2013 Farm Bill debate

The 2013 Farm Bill appears stuck in a logjam with no means of breaking loose.

The 2013 Farm Bill appears stuck in a logjam with no means of breaking loose. Understanding where the process is likely to move from here requiress understanding both the bill’s content and the broader political context in which it is being written.

Content of the Farm Bill: The Finish Line is Closer than It Looks

The agriculture committees in the House of Representatives and the Senate each passed versions of the farm bill in 2012 that were largely similar in content. The full Senate then passed the committee bill without major changes. The House bill, despite passing the House Agriculture Committee with a wide bipartisan margin, never reached the floor of the House. In 2013, the full Senate again passed a bill that was similar to the bill that it had passed in 2012. The House Agriculture Committee did likewise. The similar provisions of these bills provide a broad outline of how a new farm bill would be likely to look if it is passed:

  • Elimination of the direct and countercyclical payment programs for all program crops (corn, wheat, rice, cotton, soybeans and peanuts).
  • Introduction of a revenue-based risk management program for these program crops.
  • Expansion of the existing crop insurance program to include a wider range of both crops and risk management tools.
  • Continuation of the sugar program (loan rates for domestically produced sugar, an import quota limiting sugar imports and an acreage allotment program to prevent the accumulation of surplus sugar stocks).
  • Merger of several conservation programs and reduced conservation spending .
  • Replacement of the dairy price support and direct payment programs by a dairy program that protects the margin of milk prices over feed costs.

Minor differences in the House and Senate bills could easily have been resolved in conference committee had the House had passed a bill in 2012 or 2013.  When the committee bill was brought to the floor of the House in June of 2013, however, the bill was defeated by a vote of 234-195, with many members of both parties voting against passage. On July 11, the House voted 216-208, largely along party lines, to pass a bill that did not include a nutrition title. As this article goes to press, it remains unclear whether a conference committee will take up the two bills; the House leadership, though announcing its intention to pass a separate nutrition bill, has given no indication of when it will do so.

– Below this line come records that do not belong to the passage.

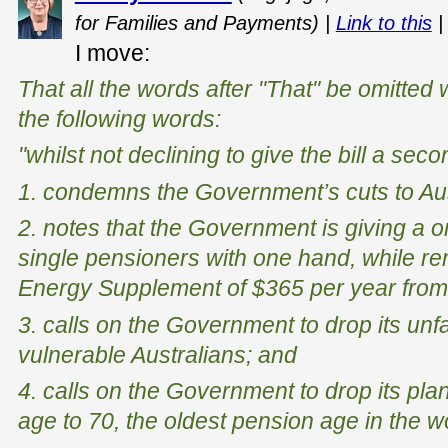
for Families and Payments) |
Link to this
I move:
That all the words after "That" be omitted w
the following words:
"whilst not declining to give the bill a se
1. condemns the Government’s cuts to Aus
2. notes that the Government is giving a o
single pensioners with one hand, while r
Energy Supplement of $365 per year from
3. calls on the Government to drop its unf
vulnerable Australians; and
4. calls on the Government to drop its pla
age to 70, the oldest pension age in the w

Politics of the Farm Bill: The Finish Line is Much Further than It Looks

In their recent book, It’s Even Worse than it Looks, political scientists Thomas Mann and Norman Ornstein trace the increasingly frequent political gridlock in Congress to changing behavior of the political parties. They emphasize the difference between the American separation-of-powers system, which is based on the political minority’s ability to block legislation and force the majority to compromise on issues, and a parliamentary system, in which the majority may govern with very little need to compromise with the minority.

In the opinion of Mann and Ornstein, U.S. political parties are now behaving as if they were in a parliamentary system where compromise is unnecessary. They write, “Parliamentary-style parties in a separation-of-powers [system of] government are a formula for willful obstruction and policy irresolution” because a determined minority can block the majority, and the majority has no ability to overcome that obstruction as is true in a parliamentary system.  As applied to that farm bill (and virtually all other legislation before Congress), this mismatch of legislative institutions with political party behavior has led to a seemingly endless process in which issues are never resolved.

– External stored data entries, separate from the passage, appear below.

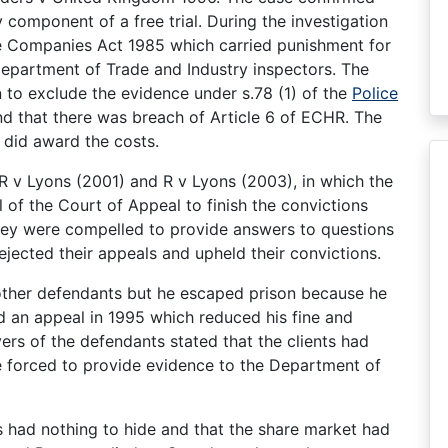
y component of a free trial. During the investigation
the Companies Act 1985 which carried punishment for
epartment of Trade and Industry inspectors. The
on to exclude the evidence under s.78 (1) of the
Police
und that there was breach of Article 6 of ECHR. The
 did award the costs.
 R v Lyons (2001) and R v Lyons (2003), in which the
 of the Court of Appeal to finish the convictions
hey were compelled to provide answers to questions
ejected their appeals and upheld their convictions.
other defendants but he escaped prison because he
ed an appeal in 1995 which reduced his fine and
rs of the defendants stated that the clients had
re forced to provide evidence to the Department of
s had nothing to hide and that the share market had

The Farm Bill as an Endangered Coalition Animal

Over time, farm bill politics evolved into coalition politics, which was based largely on geographic and constituent interests rather than ideologies.  From 1933 to 1973, farm bills contained little more than price support programs that benefitted farmers. As American society became increasingly urbanized and the food system became increasingly complex, members of the congressional agriculture committees recognized that they would be unable to pass legislation whose sole purpose was to provide program benefits for farmers. In 1970 and 1973, the committees incorporated into the farm bill nutrition programs (the Food Stamp program, a predecessor of today’s Supplemental Nutrition Assistance Program [SNAP]) in an explicit attempt to build a coalition of rural and urban interests capable of passing legislation. In subsequent years, other programs (conservation, etc.) were added to maintain the farm bill coalition as the complexity of the food system and the food policy agenda increased.

The late professor emeritus James T. Bonnen and graduate student Allen C. Grommet (Ph.D., 1975) examined in detail the building of the 1973 farm bill coalition. They concluded: “Urban and consumer interests were… absolutely essential to the passage of the 1973 act. In the future, unless stronger coalitions across non-farm interests can be built, agricultural legislation may not be possible in the form in which we have known it.”

Forty years after it was conducted, the work of Bonnen and Grommet is once again relevant. If the coalition of 1973 is dead, how can Congress pass any farm bill? As Mann and Ornstein have shown, the trends now affecting the U.S. political process are much broader than agricultural and food policy. But it appears evident that agriculture cannot escape these trends in any future legislative efforts.